Wednesday, December 3, 2014
Court of Appeal Denies Bid for Resentencing of Hostage-Taker
Panel Says Defendant Waited Too Long to Object to Proposition 36 Hearing Before New Judge
By KENNETH OFGANG, Staff Writer
A defendant seeking resentencing based on the Three Strikes Reform Act of 2012 forfeited his right to have the case heard by the original sentencing judge by not raising the issue in the trial court, the Third District Court of Appeal has ruled.
The court Monday certified for partial publication its Oct. 29 ruling affirming an Amador Superior Court judge’s order denying resentencing to Clifford Chaney, a third-strike offender whose past crimes include two Sacramento County robberies in which hostages were taken.
Judge Steven Hermanson ruled that early release of Chaney would endanger public safety, after hearing evidence that he had been convicted of eight “strike” offenses—six counts of armed robbery and two counts of burglary in the Sacramento County cases—before a different judge in that county sentenced Chaney to 25 years to life in prison for fourth-offense drunk driving in 2005.

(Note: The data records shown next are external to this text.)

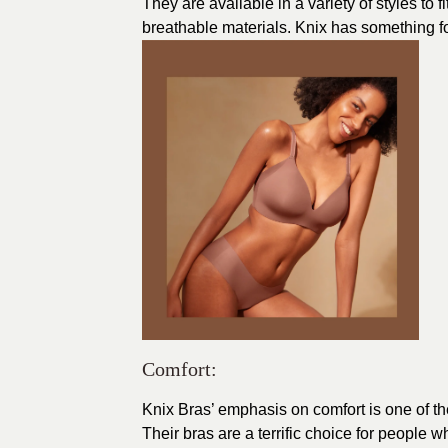
They are available in a variety of styles to
breathable materials. Knix has something fo
Comfort:
Knix Bras’ emphasis on comfort is one of th
Their bras are a terrific choice for people 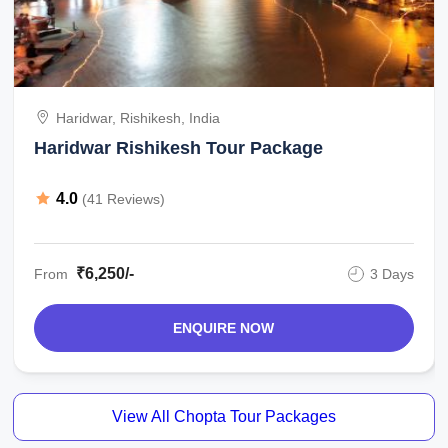
Haridwar, Rishikesh, India
Haridwar Rishikesh Tour Package
4.0
(41 Reviews)
₹6,250/-
From
3 Days
ENQUIRE NOW
View All Chopta Tour Packages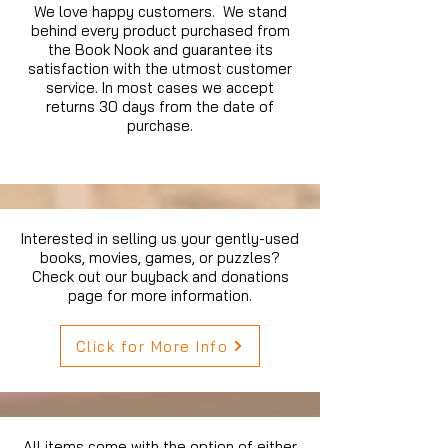
We love happy customers. We stand
behind every product purchased from
the Book Nook and guarantee its
satisfaction with the utmost customer
service. In most cases we accept
returns 30 days from the date of
purchase.
Interested in selling us your gently-used
books, movies, games, or puzzles?
Check out our buyback and donations
page for more information.
Click for More Info
All items come with the option of either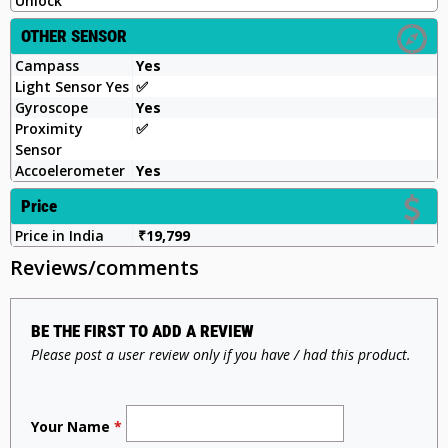
Unlock
OTHER SENSOR
Campass
Yes
Light Sensor Yes
✅️
Gyroscope
Yes
Proximity
✅️
Sensor
Accoelerometer
Yes
Price
Price in India
₹19,799
Reviews/comments
BE THE FIRST TO ADD A REVIEW
Please post a user review only if you have / had this product.
Your Name
*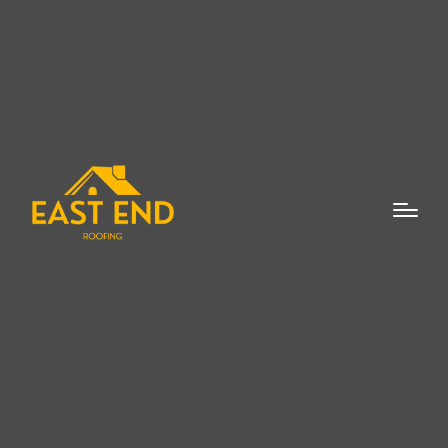
When it comes to installing a new roof, the
choice of a reliable and experienced
roofing professional is essential. A new
roof expert in Suffolk County can help
ensure that the project is handled with the
utmost precision and care, providing you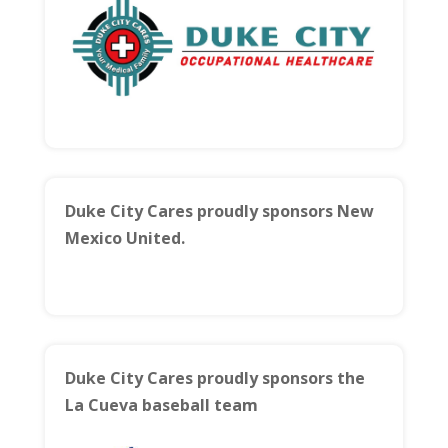
Duke City Cares proudly sponsors New
Mexico United.
Duke City Cares proudly sponsors the
La Cueva baseball team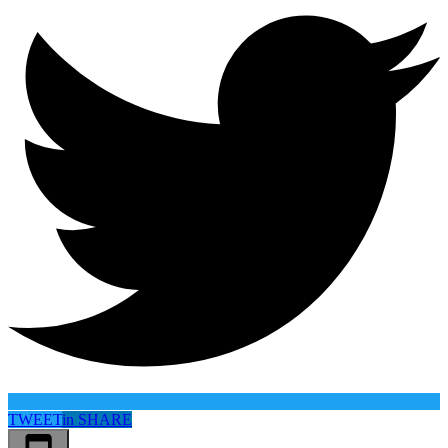
TWEET
in
SHARE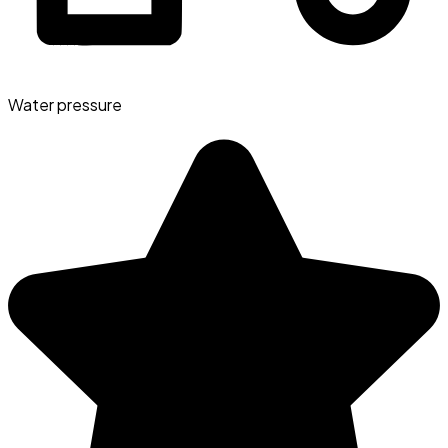
Water pressure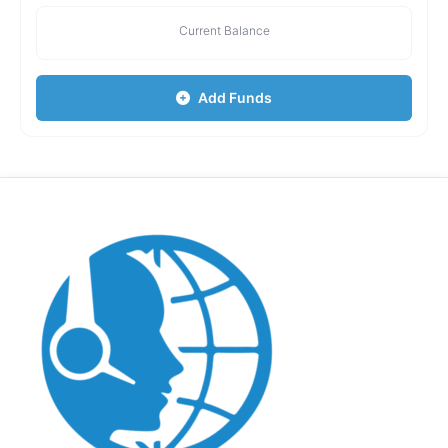
Current Balance
Add Funds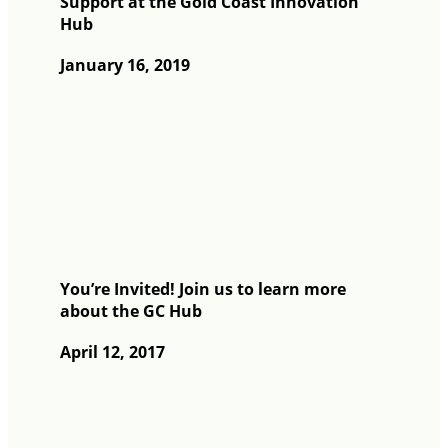
Support at the Gold Coast Innovation
Hub
January 16, 2019
You’re Invited! Join us to learn more
about the GC Hub
April 12, 2017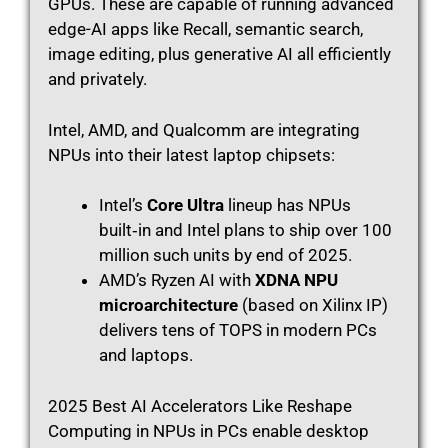
GPUs. These are capable of running advanced
edge-AI apps like Recall, semantic search,
image editing, plus generative AI all efficiently
and privately.
Intel, AMD, and Qualcomm are integrating
NPUs into their latest laptop chipsets:
Intel’s
Core Ultra
lineup has NPUs
built‑in and Intel plans to ship over 100
million such units by end of 2025.
AMD’s Ryzen AI with
XDNA NPU
microarchitecture
(based on Xilinx IP)
delivers tens of TOPS in modern PCs
and laptops.
2025 Best AI Accelerators Like Reshape
Computing in NPUs in PCs enable desktop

In the Sacramento cases, Chaney and two other men were convicted of separate business invasion-robberies at the same location, in which hostages were taken at gunpoint.
Witnesses testified that Chaney and his accomplices raided the Sacramento Technicolor Laboratory twice in two weeks, hoping to steal precursor ingredients to make the rage-fueling hallucinogenic PCP, which they planned to turn around and sell to the Hells Angels. Between the robberies, more than 20 employees were bound by rope and duct tape while repeatedly having guns pointed at them.
While attempting to escape their second robbery, one of Chaney’s accomplices shot at Sacramento County Sheriff’s Deputy Jerry Beck with a 12-gauge. Beck survived only because the round directly hit his badge.
The accomplice was killed by other Sacramento deputies.
After being released from a 12-year sentence in those cases, in 1995, he was convicted in Amador County of causing a head-on vehicle collision while driving drunk — a felony that left the other driver and two passengers seriously hurt and resulted in a two-year sentence.
According to the Auburn Journal’s report of last year’s hearing before Hermanson, Chaney was arrested in El Dorado County in 2002 for blasting his truck through the wall of a restaurant while drunk, severing a propane line, collapsing a wall down onto the cook and causing injuries, resulting in a one-year jail sentence. By the time of the 2005 incident, his license had been revoked based on the El Dorado conviction.
During Chaney’s Proposition36 hearing in May of last year, the Journal reported, District Attorney Todd Riebe called the by-then-retired Sacramento sheriff’s deputy who had been shot during Chaney’s second armed robbery to the witness stand. Beck held up his badge with the bullet holes in it for the judge to inspect.
Riebe argued that Chaney’s release would endanger public safety because he was likely to continue driving while intoxicated, and the judge agreed.
On appeal, the defense argued that Chaney was denied his right to have the resentencing petition heard by the original sentencing judge, under People v. Superior Court (Kaulick) (2013) 215 Cal.App.4th 1279.
Justice Coleman Blease, writing for the Court of Appeal, said the right was subject to forfeiture.
“In a similar context, our court has held that where a defendant does not object to sentencing by a judge other than the one who accepted his plea, the defendant has forfeited his right to later contend he was entitled to have the original judge sentence him,” the justice wrote, citing People v. Serrato (1988) 201 Cal.App.3d 761.
In portions of the opinion that remain unpublished, the court held that the trial judge did not shift the burden of proof on the dangerousness issue to the defendant, that the defendant had forfeited his contention that the judge should have ordered preparation of a presentence report by the probation department prior to ruling on the petition, that the judge was not required to consider alcohol-related conditions of release as an alternative to denying the petition on the ground that the defendant’s history of alcohol abuse made him a danger to society, and that denying the petition on that ground was not an abuse of discretion.
Blease rejected the defense argument that Chaney’s lack of alcohol use since his return to prison undermined the trial judge’s dangerousness finding. Given the lack of evidence that the defendant “completed any alcohol abuse programs or otherwise rehabilitated himself from his alcoholism” and the proof that “alcoholism was the root of his criminality,” the trial judge was entitled to reach the conclusion he did, the justice wrote.
The case is People v. Chaney, 14 S.O.S. 5421.